La réplacette Isabelle de La Calère
En hommage, pour commencer,à celle aujourd'hui totalement désintégrée, qui alluma le feu des plus grandes St Jean (fouguera) d'Oran...
La réplacette Noiseux
... à Eckmuhl autour de laquelle je fis mes premiers pas.L'école de garçons est sur la gauche et, à l'angle en face, l'épicerie de ma grand mère.
La place des Victoires
... plaza dolorosa, notre Forum d'où nous clamions notre désir de rester français en Algérie.
La place d'Armes ou Foch
... la plus majestueuse et la mieux ordonnée, entourée de bâtiments prestigieux comme la Mairie ou le Théatre.
Dans le quartier de Gambetta, la place Fontanel, un peu déserte aujourd'hui, grouillait de tous les enfants des rues avoisinantes venus s'y amuser.
La place Villebois Mareuil
... en fait un grand rond point,
jadis ponctué d'une horloge en son centre.
La place de la République
...à la Marine, la plus longue d'Oran, avec son kiosque à musique et sa fontaine Aucour, les jeunes gens y faisaient le "boul'vard".
La réplacette de la Cathédrale

... sans notre cavalière dorée.

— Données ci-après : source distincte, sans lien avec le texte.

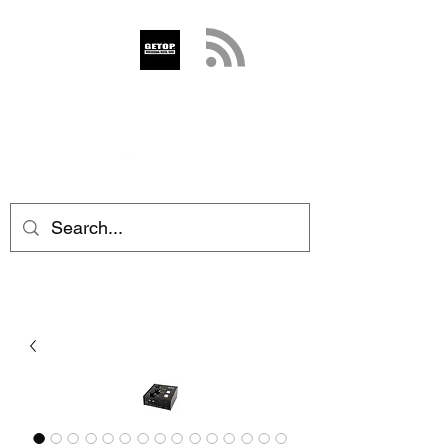
GETOP
info@getop.com
02 7720 9899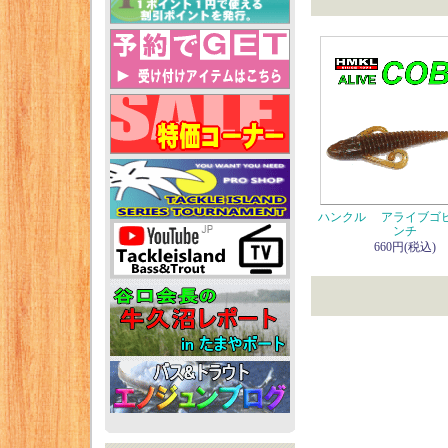
ハンクル アライブゴビ
ンチ
660円(税込)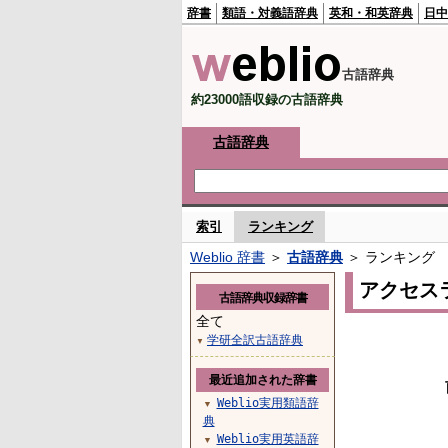
辞書
類語・対義語辞典
英和・和英辞典
日中
古語辞典
約23000語収録の古語辞典
古語辞典
索引
ランキング
Weblio 辞書
＞
古語辞典
＞ ランキング
アクセス
古語辞典収録辞書
全て
学研全訳古語辞典
▼
最近追加された辞書
Weblio実用類語辞
▼
典
Weblio実用英語辞
▼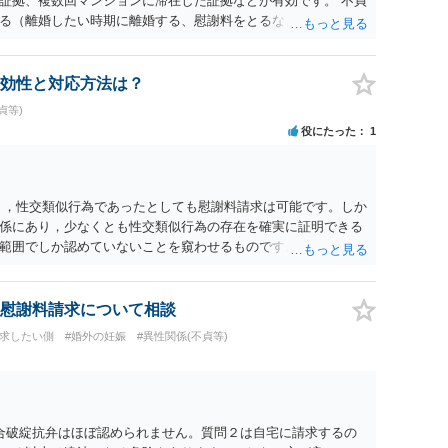
証拠、複数回マンションに滞在した証拠などが有効です。 不貞
る（離婚したい時期に離婚する、慰謝料をとるなど）ことがで
、長期間同居を続けると、不貞を許したとの評価につながる場合
、ご参考まで。
効性と対応方法は？
貞等)
役にたった
1
く，性交類似行為であったとしても慰謝料請求は可能です。しか
係にあり，少なくとも性交類似行為の存在を確実に証明できる
範囲でしか認めていないことを窺わせるものです。）。ですか
ます。 ただ．慰謝料額については，婚姻破綻に至っていないと
しれません。 ②夫との今後のことを考えて書いてもらうか否か
拠以上のことを証明（証明力を強めることも含む）できるので
慰謝料請求について相談
方でもよいでしょう。慰謝料請求としては証拠として使えるこ
請求したい側
#婚外の妊娠
#異性関係(不貞等)
の均衡のように思います。 ③行政書士に委任をしているのであ
すが，その行政書士との協議になると思います。請求するか，
は性交類似行為は認めているのか，それさえも否定しているの
ると思います。 ④性交類似行為を認めているにもかかわらず支
でも同じだと思います。）への対応ではあまり変わらないよう
合破綻抗弁はほぼ認められません。質問２は自宅に請求するの
の交渉でもよいように思いますが，ゼロかどうかの観点であれ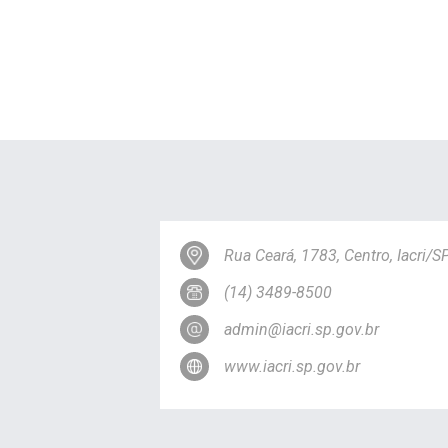
Rua Ceará, 1783, Centro, Iacri/
(14) 3489-8500
admin@iacri.sp.gov.br
www.iacri.sp.gov.br
Esta página não 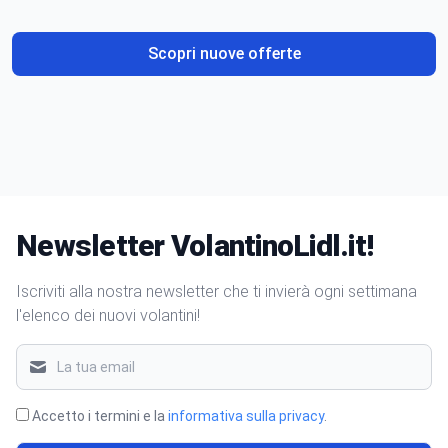
Scopri nuove offerte
Newsletter VolantinoLidl.it!
Iscriviti alla nostra newsletter che ti invierà ogni settimana
l'elenco dei nuovi volantini!
Accetto i termini e la
informativa sulla privacy
.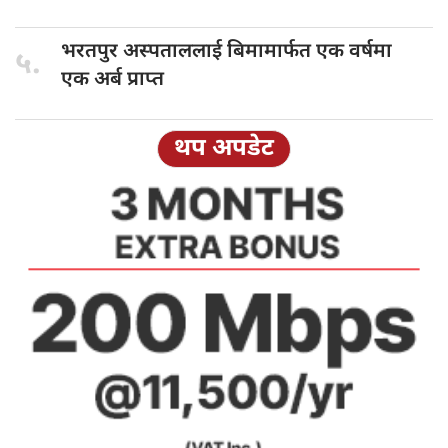
भरतपुर अस्पताललाई
बिमामार्फत एक वर्षमा
५.
एक अर्ब प्राप्त
थप अपडेट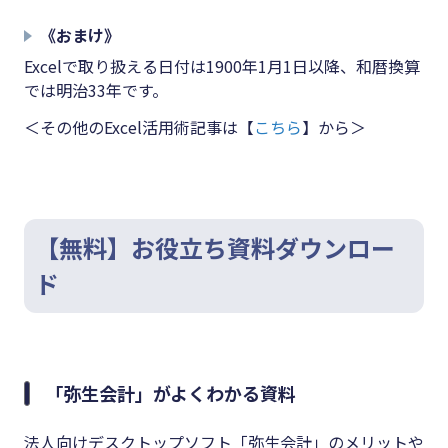
《おまけ》
Excelで取り扱える日付は1900年1月1日以降、和暦換算
では明治33年です。
＜その他のExcel活用術記事は【
こちら
】から＞
【無料】お役立ち資料ダウンロー
ド
「弥生会計」がよくわかる資料
法人向けデスクトップソフト「弥生会計」のメリットや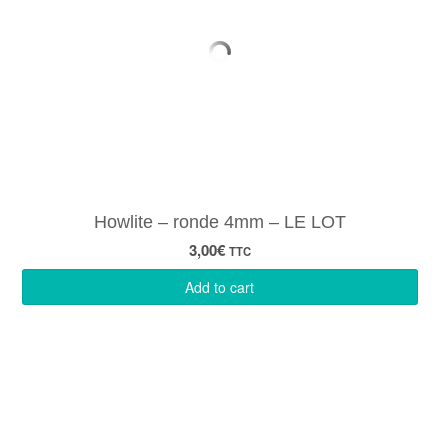
Howlite – ronde 4mm – LE LOT
3,00
€
TTC
Add to cart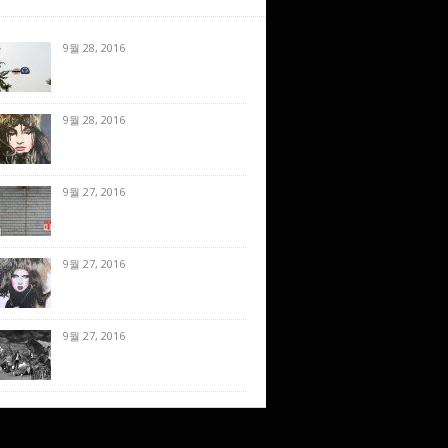
9월 28, 2016
9월 28, 2016
9월 27, 2016
9월 27, 2016
9월 27, 2016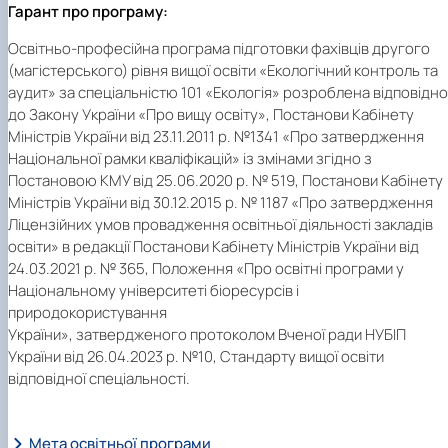
Гарант про програму:
Освітньо-професійна програма підготовки фахівців другого
(магістерського) рівня вищої освіти «Екологічний контроль та
аудит» за спеціальністю 101 «Екологія» розроблена відповідно
до Закону України «Про вищу освіту», Постанови Кабінету
Міністрів України від 23.11.2011 р. №1341 «Про затвердження
Національної рамки кваліфікацій» із змінами згідно з
Постановою КМУ від 25.06.2020 р. № 519, Постанови Кабінету
Міністрів України від 30.12.2015 р. № 1187 «Про затвердження
Ліцензійних умов провадження освітньої діяльності закладів
освіти» в редакції Постанови Кабінету Міністрів України від
24.03.2021 р. № 365, Положення «Про освітні програми у
Національному університеті біоресурсів і
природокористування
України», затвердженого протоколом Вченої ради НУБІП
України від 26.04.2023 р. №10, Стандарту вищої освіти
відповідної спеціальності.
Мета освітньої програми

En face la rue Ozanam.
La place de St Eugène
Quelle époque que celle où on prenait sa chaise sous le bras pour aller écouter la musique , l'été, sur la place !
La place de la Perle
...à la Marine, qui serait la plus ancienne place d'Oran.
Le square Lyautey
La place de Choupot
La place Karguentah
Il faut imaginer.
Le bd 2ème zouave arrivait par la droite entre le marché karguentah brulé en 1986 et la maison du Colon. Nous sommes dans l'axe du bd Sebastopol et l'immeuble à tourelle conique permet, sans risque d'erreur de se repérer.
En fait cette place était avant tout un immense rond point avec au centre, le même type d'horloge qu'à Villebois Mareuil et aux Victoires.
La place Hoche
Le square Garbe

La place Kleber
à la Marine, en face l'ancienne préfecture.
La place Sébastopol

...sur le chemin d'Ardaillon, surtout au retour: notre sport-foot favori se trouvait dans le café de l'immeuble juste en face.
Lieu de départ des cars d'Associations dont celle qui nous emmenait faire et nous empifrrer de paëlla à Pâques, dans la pinède d'Aïn Franin.